In the new system of parallel submissions, other associate editors could be “recruiters” to identify good-looking papers that would fit with the journal’s tastes and goals. This is the beauty of simultaneous submission: it flips the competition onto editors and destroys journal market power.
4. Reform what counts as “certification” for tenure
The remaining factor that needs to change for all of this to work is the demand side of the journal prestige equation. Universities want to employ the best researchers they can. How do they know who is a good researcher? In the current system, they rely on journal quality and the reference letters of peer researchers to signal this. But in the new world I’m envisioning, there needs to be other ways to measure researcher quality. This is the primary limitation Cunningham identified in his post entitled “Research and Publishing Are Now Two Different Things.”
This is by far the most difficult step because it requires universities to change. If you’re on board with me regarding centralized and distributed verification and reforming journals, the remaining question is, “So what counts as ‘research’ then?” The current model rewards publication quality and quantity, and, as Oks wrote, citations and “impact.” But in this new world, everyone can “publish” more articles. Do we keep the journal system for its archiving function, or do we shift to a system of arXiv-like open-source papers and just let the market decide which ideas are worth citing and pursuing? The Google paper “Attention is All You Need” got accepted into the prestigious NeurIPS Conference in 2017. Now it has over 239,000 citations. But it more or less exists as a pre-print with some public referee reports. Yes, this counts as a publication, but it doesn’t look like a traditional economics publication. Perhaps economics can be more flexible about what “counts” as tenure.
Why nothing will actually change
By now you have probably come to the conclusion that the reason nothing has changed since 2017 is because this sort of transition requires a lot of coordination from a lot of different stakeholders, many with opposing preferences. As Cochrane wrote, top journals enjoy their market power. And my idea of centralizing verification and contribution is unlikely to get off the ground without a lot of buy-in from existing journals, editors, referees, and researchers. Universities would also need to coordinate with each other, because they compete with each other for workers. And universities are not exactly known for being agile.
So the most likely outcome is that nothing changes at all. Or, at best, we get something sort of like the AEA RCT Registry. Absent broader change, the system will eventually break under its own weight and then what will happen? Will enough people in positions to act (journal editors, professional associations, university administrators) decide that a coordinated redesign is preferable to a broken mess? I’m not optimistic, but I’d love to be wrong.

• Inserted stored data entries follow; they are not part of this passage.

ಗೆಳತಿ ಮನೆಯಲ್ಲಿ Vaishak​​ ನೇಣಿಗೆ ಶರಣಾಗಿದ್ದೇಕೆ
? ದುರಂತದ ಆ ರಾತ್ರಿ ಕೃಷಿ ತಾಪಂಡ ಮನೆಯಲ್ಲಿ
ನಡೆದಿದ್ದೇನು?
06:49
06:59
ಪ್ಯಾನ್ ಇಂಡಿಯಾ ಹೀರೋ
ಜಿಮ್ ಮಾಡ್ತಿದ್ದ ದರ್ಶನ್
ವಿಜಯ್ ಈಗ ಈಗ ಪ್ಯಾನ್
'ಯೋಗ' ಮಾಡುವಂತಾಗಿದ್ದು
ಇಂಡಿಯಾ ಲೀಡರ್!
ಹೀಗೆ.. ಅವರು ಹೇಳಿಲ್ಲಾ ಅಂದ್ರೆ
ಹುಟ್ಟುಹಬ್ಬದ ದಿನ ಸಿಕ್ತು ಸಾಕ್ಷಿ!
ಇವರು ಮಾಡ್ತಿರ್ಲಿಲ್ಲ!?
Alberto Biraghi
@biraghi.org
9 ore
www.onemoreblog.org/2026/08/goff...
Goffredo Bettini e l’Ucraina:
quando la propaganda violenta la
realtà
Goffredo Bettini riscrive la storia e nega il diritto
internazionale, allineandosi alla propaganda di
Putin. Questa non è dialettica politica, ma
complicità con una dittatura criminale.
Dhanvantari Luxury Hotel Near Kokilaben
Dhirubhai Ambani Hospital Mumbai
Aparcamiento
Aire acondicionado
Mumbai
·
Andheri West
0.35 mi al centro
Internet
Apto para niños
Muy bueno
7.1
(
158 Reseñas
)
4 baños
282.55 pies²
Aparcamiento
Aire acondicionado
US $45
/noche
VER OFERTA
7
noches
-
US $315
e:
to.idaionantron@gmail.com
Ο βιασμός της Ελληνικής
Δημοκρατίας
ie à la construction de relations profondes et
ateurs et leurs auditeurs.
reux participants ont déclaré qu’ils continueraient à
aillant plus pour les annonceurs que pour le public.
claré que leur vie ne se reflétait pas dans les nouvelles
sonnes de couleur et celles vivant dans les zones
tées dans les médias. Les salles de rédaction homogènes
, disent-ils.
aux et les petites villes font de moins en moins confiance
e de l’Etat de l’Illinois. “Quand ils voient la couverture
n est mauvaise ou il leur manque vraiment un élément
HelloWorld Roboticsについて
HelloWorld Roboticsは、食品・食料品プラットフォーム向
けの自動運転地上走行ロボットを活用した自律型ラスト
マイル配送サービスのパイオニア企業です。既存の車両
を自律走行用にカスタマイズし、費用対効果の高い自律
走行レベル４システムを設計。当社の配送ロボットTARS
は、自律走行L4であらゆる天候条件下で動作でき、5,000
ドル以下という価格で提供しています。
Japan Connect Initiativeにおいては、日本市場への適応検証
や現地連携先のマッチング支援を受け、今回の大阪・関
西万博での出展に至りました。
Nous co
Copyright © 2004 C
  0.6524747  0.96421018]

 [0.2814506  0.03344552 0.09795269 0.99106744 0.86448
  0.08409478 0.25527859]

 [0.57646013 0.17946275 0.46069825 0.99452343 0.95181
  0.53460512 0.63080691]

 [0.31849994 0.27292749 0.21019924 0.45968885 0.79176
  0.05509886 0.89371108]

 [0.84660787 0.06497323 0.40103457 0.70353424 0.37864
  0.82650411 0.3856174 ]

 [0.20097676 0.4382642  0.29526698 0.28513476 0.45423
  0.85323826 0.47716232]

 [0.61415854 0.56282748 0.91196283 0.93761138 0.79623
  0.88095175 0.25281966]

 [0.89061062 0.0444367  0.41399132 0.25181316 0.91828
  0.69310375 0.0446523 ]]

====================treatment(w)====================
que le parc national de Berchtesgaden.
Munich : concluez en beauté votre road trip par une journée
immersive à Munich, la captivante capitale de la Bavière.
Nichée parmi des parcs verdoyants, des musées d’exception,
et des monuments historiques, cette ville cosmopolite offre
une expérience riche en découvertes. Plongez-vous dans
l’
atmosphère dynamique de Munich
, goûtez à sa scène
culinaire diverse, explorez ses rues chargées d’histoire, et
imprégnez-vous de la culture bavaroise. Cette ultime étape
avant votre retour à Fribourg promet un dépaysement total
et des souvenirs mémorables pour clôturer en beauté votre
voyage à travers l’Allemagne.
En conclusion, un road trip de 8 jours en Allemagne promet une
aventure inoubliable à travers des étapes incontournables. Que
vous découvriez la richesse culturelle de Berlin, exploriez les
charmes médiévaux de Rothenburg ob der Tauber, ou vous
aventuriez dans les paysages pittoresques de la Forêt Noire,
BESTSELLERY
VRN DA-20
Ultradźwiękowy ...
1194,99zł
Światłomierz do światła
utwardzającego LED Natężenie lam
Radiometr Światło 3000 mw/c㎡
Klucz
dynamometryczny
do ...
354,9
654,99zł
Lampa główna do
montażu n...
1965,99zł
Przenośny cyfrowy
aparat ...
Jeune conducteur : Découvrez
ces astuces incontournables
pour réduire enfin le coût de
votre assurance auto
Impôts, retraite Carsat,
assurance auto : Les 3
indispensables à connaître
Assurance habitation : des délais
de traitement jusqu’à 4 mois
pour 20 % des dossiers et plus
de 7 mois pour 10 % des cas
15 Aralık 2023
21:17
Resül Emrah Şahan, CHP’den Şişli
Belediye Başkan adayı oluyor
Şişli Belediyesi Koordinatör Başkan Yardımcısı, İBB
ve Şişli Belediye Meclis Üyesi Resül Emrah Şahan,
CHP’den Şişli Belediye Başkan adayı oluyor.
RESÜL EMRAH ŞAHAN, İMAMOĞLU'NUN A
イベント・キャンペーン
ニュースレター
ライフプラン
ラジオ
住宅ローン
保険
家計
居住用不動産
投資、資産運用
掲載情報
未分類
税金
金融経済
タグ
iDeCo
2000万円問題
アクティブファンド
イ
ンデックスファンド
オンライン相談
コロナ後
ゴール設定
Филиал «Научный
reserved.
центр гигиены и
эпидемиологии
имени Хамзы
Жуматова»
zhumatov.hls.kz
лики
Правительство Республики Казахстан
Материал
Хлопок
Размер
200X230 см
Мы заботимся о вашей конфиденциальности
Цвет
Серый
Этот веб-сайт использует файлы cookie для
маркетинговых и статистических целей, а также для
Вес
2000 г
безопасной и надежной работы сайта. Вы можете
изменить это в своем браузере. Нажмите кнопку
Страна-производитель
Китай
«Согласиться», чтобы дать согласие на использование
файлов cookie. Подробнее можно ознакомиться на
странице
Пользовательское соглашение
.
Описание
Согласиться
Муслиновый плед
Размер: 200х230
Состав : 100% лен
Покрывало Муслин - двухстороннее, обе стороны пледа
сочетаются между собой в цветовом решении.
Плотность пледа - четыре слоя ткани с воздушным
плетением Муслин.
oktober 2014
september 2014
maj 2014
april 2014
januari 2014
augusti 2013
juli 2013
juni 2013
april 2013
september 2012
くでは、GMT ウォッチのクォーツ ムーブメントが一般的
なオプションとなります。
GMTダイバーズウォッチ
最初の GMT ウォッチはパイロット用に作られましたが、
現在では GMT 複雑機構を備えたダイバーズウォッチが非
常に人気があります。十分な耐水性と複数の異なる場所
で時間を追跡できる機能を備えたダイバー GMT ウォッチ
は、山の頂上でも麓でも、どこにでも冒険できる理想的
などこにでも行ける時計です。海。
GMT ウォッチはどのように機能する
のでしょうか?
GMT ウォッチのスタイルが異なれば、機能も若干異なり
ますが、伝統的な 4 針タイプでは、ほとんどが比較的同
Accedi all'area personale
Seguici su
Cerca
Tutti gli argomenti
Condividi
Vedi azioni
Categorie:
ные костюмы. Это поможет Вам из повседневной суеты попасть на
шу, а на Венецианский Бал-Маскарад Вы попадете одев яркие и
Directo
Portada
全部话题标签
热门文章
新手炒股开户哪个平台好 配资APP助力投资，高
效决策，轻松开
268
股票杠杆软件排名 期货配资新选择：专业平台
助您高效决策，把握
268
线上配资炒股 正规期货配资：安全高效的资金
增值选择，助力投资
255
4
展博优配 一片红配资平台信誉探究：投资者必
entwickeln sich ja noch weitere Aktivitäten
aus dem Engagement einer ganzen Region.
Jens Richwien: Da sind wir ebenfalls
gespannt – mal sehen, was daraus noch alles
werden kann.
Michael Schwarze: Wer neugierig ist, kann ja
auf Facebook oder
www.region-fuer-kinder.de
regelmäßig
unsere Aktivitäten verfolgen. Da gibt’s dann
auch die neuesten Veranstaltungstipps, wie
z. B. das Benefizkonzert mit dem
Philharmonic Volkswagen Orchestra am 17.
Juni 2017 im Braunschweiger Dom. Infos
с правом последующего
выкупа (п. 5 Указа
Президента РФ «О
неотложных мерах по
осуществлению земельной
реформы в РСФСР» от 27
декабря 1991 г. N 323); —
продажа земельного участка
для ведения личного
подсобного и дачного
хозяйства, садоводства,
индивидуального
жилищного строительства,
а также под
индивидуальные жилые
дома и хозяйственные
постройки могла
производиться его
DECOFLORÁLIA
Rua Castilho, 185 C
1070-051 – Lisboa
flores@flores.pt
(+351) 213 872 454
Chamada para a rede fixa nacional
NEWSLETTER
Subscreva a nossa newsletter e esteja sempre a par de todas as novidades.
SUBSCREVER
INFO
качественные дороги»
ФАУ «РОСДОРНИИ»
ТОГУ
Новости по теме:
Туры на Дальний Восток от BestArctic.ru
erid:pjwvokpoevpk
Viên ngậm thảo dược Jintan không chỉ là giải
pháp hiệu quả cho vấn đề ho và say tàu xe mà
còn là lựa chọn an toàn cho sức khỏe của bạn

It seems increasingly clear that parts of the scientific system need to change. At the same time, AI may give younger scientists new ways to navigate it more intelligently.
But I also worry that large-scale use of LLMs could push scientific visibility even further toward prestige and narrative, and away from merit and reality.
I wrote a short essay (on my substack) on reproducibility, prestige, and preclinical research, partly from first-hand experience.
Maybe this will finally force "science" to overhaul the process. I think it's been broken for quite a while, even if I couldn't tell you exactly when.